Baca berita dengan sedikit iklan, klik di sini

arsip

Bundengan Yang Ajaib

PADA 2017, Palmer Keen mengantar seorang peneliti dan konservator alat musik tradisional dari Australia ke Wonosobo, Jawa Tengah. Di sana, Palmer merekam dan membuat video tentang alat musik unik bernama bundengan.

11 Mei 2019 | 00.00 WIB

Image of Tempo
Perbesar

Baca berita dengan sedikit iklan, klik di sini

Dia menyebut alat musik dari Wonosobo ini ajaib. Itu lantaran alat musik petik berbahan kelopak dan bilah bambu bersenar tersebut seolah-olah bisa memunculkan bunyi banyak gamelan sekaligus.
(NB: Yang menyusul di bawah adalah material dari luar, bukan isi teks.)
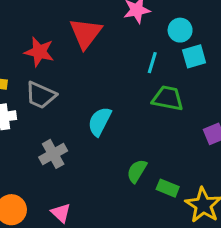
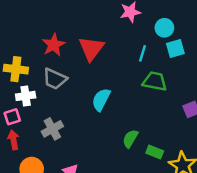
red triangle: (86, 33) -> (91, 48), moved
red star: (39, 52) -> (54, 45), turned 30
gray cross: (53, 154) -> (52, 129), moved

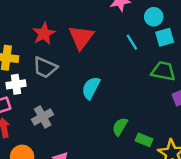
cyan line: (142, 53) -> (132, 42), turned -49
green trapezoid: (155, 81) -> (163, 71), moved

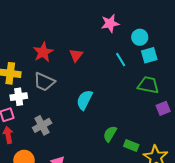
red triangle: (81, 37) -> (76, 55), size x0.6

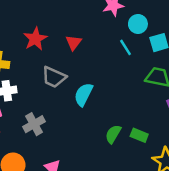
cyan circle: (140, 37) -> (138, 24), moved
gray trapezoid: (44, 82) -> (54, 77), moved
green rectangle: (131, 146) -> (139, 135), moved

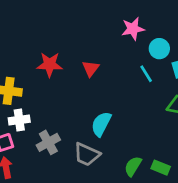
red star: (35, 39) -> (50, 64), turned 30
gray trapezoid: (54, 77) -> (87, 154), moved
gray cross: (34, 124) -> (48, 142), moved

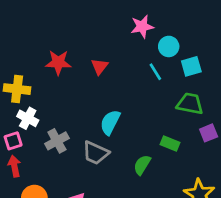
white cross: (19, 120) -> (28, 118), turned 36
green rectangle: (161, 168) -> (170, 144), moved

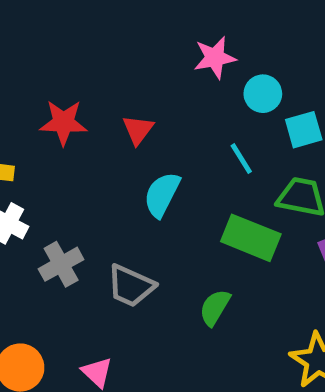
cyan line: (155, 72) -> (241, 159), moved
cyan semicircle: (110, 122) -> (162, 195), moved
green rectangle: (170, 144) -> (251, 238), moved, size x1.6

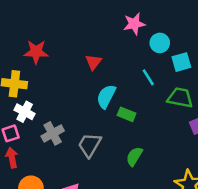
red star: (63, 122) -> (36, 52), moved
green rectangle: (251, 238) -> (127, 114), moved, size x0.6
gray trapezoid: (131, 286) -> (90, 145), turned 96

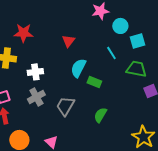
white cross: (25, 112) -> (35, 72), moved, turned -35

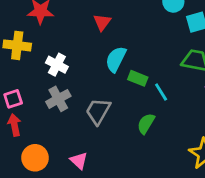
cyan line: (111, 53) -> (161, 92), moved
white cross: (35, 72) -> (57, 65), turned 35

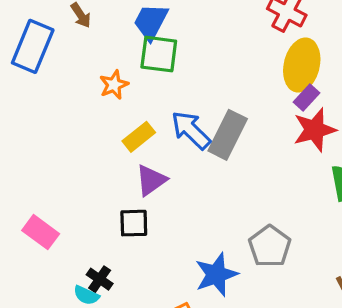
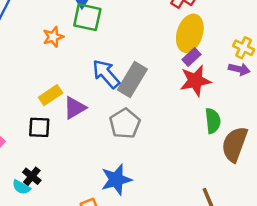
yellow rectangle: (139, 137) -> (51, 95), moved
black square: (134, 223) -> (39, 127), moved
gray pentagon: (270, 246) -> (125, 124), moved

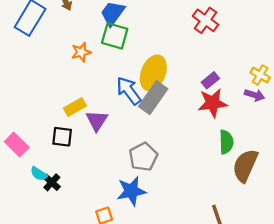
yellow ellipse: (190, 33) -> (153, 73), moved
purple triangle: (75, 108) -> (97, 121), turned -30
gray pentagon: (125, 124) -> (143, 157), moved
cyan semicircle: (21, 187) -> (39, 174), moved

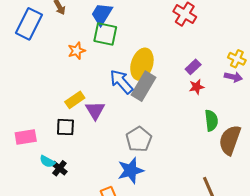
red star: (213, 103) -> (197, 87), size x0.6
pink rectangle: (17, 144) -> (26, 137), turned -50

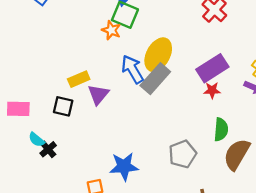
orange star: (77, 51) -> (111, 30), moved, turned 30
purple rectangle: (193, 67) -> (212, 68), size x1.8
gray pentagon: (139, 139) -> (183, 154), moved

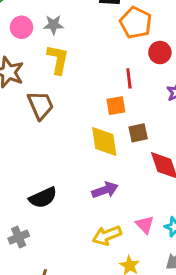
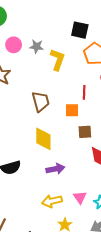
yellow L-shape: (58, 59) -> (58, 60), moved
brown trapezoid: (41, 105) -> (41, 102), moved
yellow diamond: (104, 142) -> (43, 139), moved

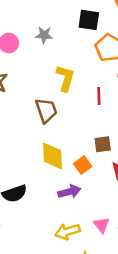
gray star: (36, 46) -> (44, 35), moved
yellow L-shape: (58, 60) -> (65, 78), moved
orange square: (72, 110) -> (83, 165), moved, turned -32

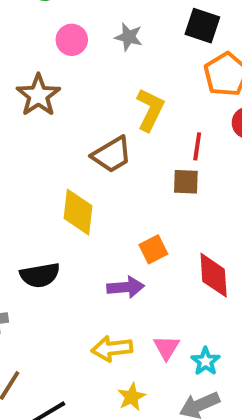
brown trapezoid: (46, 110) -> (112, 155), turned 68
brown square: (103, 144) -> (186, 182), moved
yellow diamond: (52, 156) -> (78, 212), moved

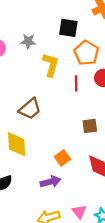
yellow L-shape: (150, 110) -> (51, 65), moved
red line: (197, 146) -> (76, 83), moved
brown square: (186, 182) -> (90, 126), moved

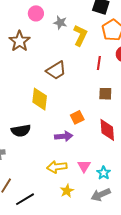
gray star: (28, 41) -> (60, 23), moved
red line: (76, 83) -> (99, 63), moved

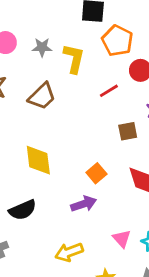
red line: (99, 63) -> (109, 91), turned 64
brown trapezoid: (56, 70) -> (42, 96), moved
yellow arrow: (57, 167) -> (69, 252), moved

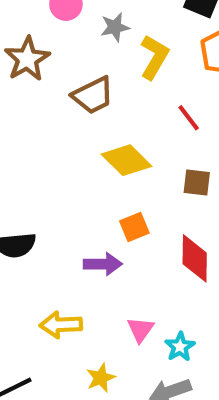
gray star: (42, 47) -> (115, 27), turned -30
red line: (109, 91) -> (189, 118), turned 66
yellow diamond: (38, 160) -> (127, 160), moved, turned -56

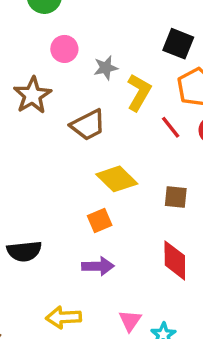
red line: (189, 118) -> (171, 127), moved
orange square: (134, 227) -> (100, 221), moved

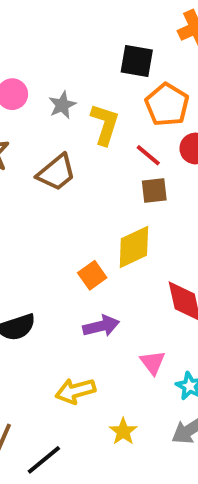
yellow diamond: (117, 179) -> (134, 247), moved, turned -57
brown square: (176, 197) -> (154, 190), moved
pink triangle: (130, 321) -> (153, 363), moved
Memang benar. Suara mirip bunyi gamelan bisa keluar saat Tempo bertandang ke Desa Muduretno, Kabupaten Wonosobo, dan mendengar alat musik itu dimainkan. Bentuk alat musik itu mirip kumbang kelapa raksasa. Buhori, satu dari sedikit pelestari bundengan di desa berlatar Gunung Sumbing itu, memainkan dengan khidmat alat musik tersebut.

Buhori menyadari instrumen yang ia mainkan itu nyaris punah. Karena itu, ia berusaha menyalurkan keterampilannya bermain bundengan kepada anak muda Dusun Ngabean, Desa Maduretno, Kali Kajar. Kelas Buhori biasa berlangsung di rumah Munir, pelestari bundengan lain di kampung itu. Munir adalah adik Barnawi, tokoh pelestari bundengan yang sudah meninggal. Menurut Buhori, dulu banyak orang, termasuk dari luar negeri, datang ke desa itu untuk belajar kepada Barnawi. “Barnawi yang membuat bundengan mendunia,” kata -Buhori.

Buhori dan Munir-lah yang kini melanjutkan peran Barnawi melestarikan bundengan. Keduanya aktif dalam kelompok seni tradisi Kambang Laras, yang didirikan Barnawi. Kambang Laras laris diundang mengisi berbagai acara seni budaya pemerintah. Pada akhir April lalu, utusan dari Kementerian Pariwisata datang khusus ke Dusun Ngabean untuk melihat Buhori dan Munir memainkan bundengan. Mereka datang untuk tujuan proyek promosi seni dan pariwisata Indonesia.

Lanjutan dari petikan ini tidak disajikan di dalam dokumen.